__Work request__. Repeat every line of the data exactly; no picture belongs in the copy.

─── Exercise materials ───

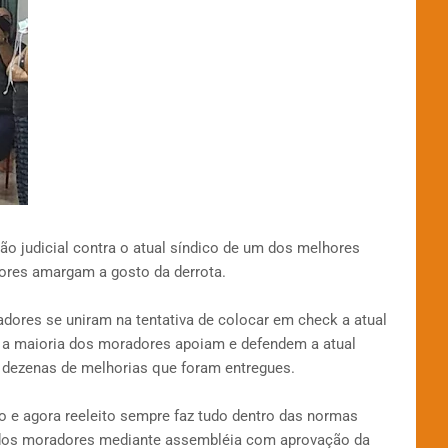
ão judicial contra o atual síndico de um dos melhores
ores amargam a gosto da derrota.
dores se uniram na tentativa de colocar em check a atual
 a maioria dos moradores apoiam e defendem a atual
 dezenas de melhorias que foram entregues.
ão e agora reeleito sempre faz tudo dentro das normas
dos moradores mediante assembléia com aprovação da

───

__Final answer__.
ão judicial contra o atual síndico de um dos melhores
ores amargam a gosto da derrota.
dores se uniram na tentativa de colocar em check a atual
 a maioria dos moradores apoiam e defendem a atual
 dezenas de melhorias que foram entregues.
ão e agora reeleito sempre faz tudo dentro das normas
dos moradores mediante assembléia com aprovação da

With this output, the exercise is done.